Saat wabah Corona berdampak buruk pada perekonomian global, JPMorgan telah mencadangkan anggaran sebesar US$ 6,8 miliar. Langkah ini diambil demi melindungi kinerja perusahaan dari masalah gagal bayar pinjaman para nasabah.
Kebijakan pencadangan itu telah menolong JPMorgan menghadapi kenyataan laba bersihnya anjlok sebesar 69% di triwulan pertama 2020. Bank dengan aset terbesar di Amerika Serikat itu mencatat laba bersih turun menjadi US$ 2,9 miliar pada triwulan pertama 2020, jauh di bawah capaian periode yang sama tahun lalu sebesar US$ 9,2 miliar.
Selain laba bersih, pendapatan bersih JPMorgan juga turun tipis menjadi US$ 29,1 miliar, dari sebelumnya US$ 29,9. CEO JPMorgan (JPM) Jamie Dimon menggambarkan kuartal pertama sebagai tantangan yang belum pernah terjadi sebelumnya dalam rilis pendapatan.
Namun, menurut Dimon, jika tanpa alokasi cadangan JPMorgan memiliki capaian kuartal pertama yang cukup baik.
"Perusahaan memasuki krisis ini dalam posisi yang kuat, dan kami tetap memiliki modal yang baik dan memiliki sumber daya likuiditas US$ 1 triliun (Rp 15.647 triliun)" kata Dimon, dikutip dari CNN, Rabu (15/4/2020).
Ekonom JPMorgan memperkirakan pengangguran AS akan melonjak hingga 20% pada kuartal kedua, dengan Produk Domestik Bruto (PDB) tahunan turun 40%.

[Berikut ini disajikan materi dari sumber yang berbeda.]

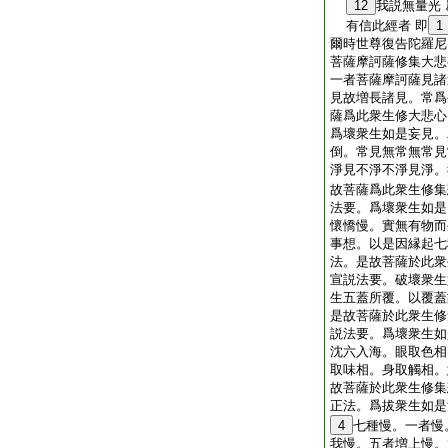
12
我説無量光
有信此經者 即
1
爾時世尊復告陀羅尼
菩薩摩訶薩修集大悲
一者菩薩摩訶薩見諸
見故増長諸見。常爲
薩爲此衆生修大悲心
爲壞衆生如是妄見。
倒。常見無常無常見
淨見不淨不淨見淨。
故菩薩爲此衆生修集
法要。爲壞衆生如是
懷憍慢。實無有物而
事想。以是因縁起七
法。是故菩薩於此衆
宣説法要。破壞衆生
生五蓋所覆。以覆蓋
是故菩薩於此衆生修
説法要。爲壞衆生如
沈六入海。眼取色相
取味相。身取觸相。
故菩薩於此衆生修集
正法。爲拔衆生如是
4
七種慢。一者慢
我慢。五者増上慢。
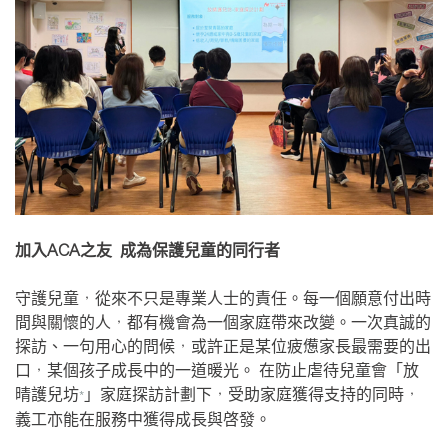
加入
ACA
之友
成為保護兒童的同行者
守護兒童，從來不只是專業人士的責任。每一個願意付出時
間與關懷的人，都有機會為一個家庭帶來改變。一次真誠的
探訪、一句用心的問候，或許正是某位疲憊家長最需要的出
口，某個孩子成長中的一道暖光。 在防止虐待兒童會「放
晴護兒坊
」家庭探訪計劃下，受助家庭獲得支持的同時，
*
義工亦能在服務中獲得成長與啓發。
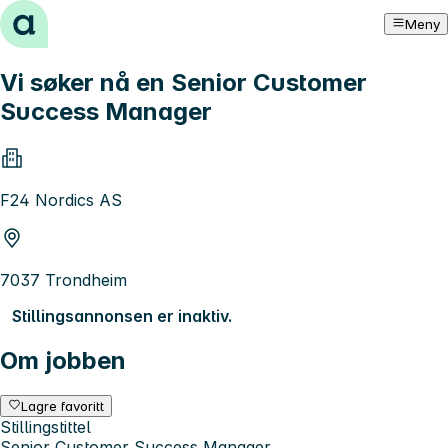
Hopp til innhold
Meny
Vi søker nå en Senior Customer
Success Manager
F24 Nordics AS
7037 Trondheim
Stillingsannonsen er inaktiv.
Om jobben
Lagre favoritt
Stillingstittel
Senior Customer Success Manager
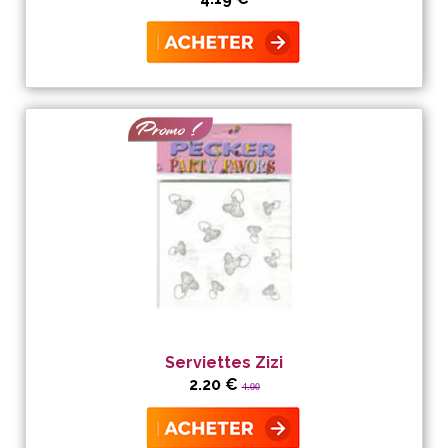
Serviettes Zizi
2.20 €
4.00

Selain JPMorgan, Wells Fargo (WFC) mencatat laba triwulan pertama 2020 turun hingga 89%. Ini karena perusahaan mengalokasikan dana cadangan sebesar US$ 3,1 miliar demi melindungi perusahaan dari masalah kredit macet.
"Cadangan mencerminkan dampak yang diharapkan dari waktu yang belum pernah terjadi sebelumnya terhadap pelanggan kami," kata Wells Fargo CFO John Shrewsberry dalam sebuah pernyataan, dikutip dari CNN.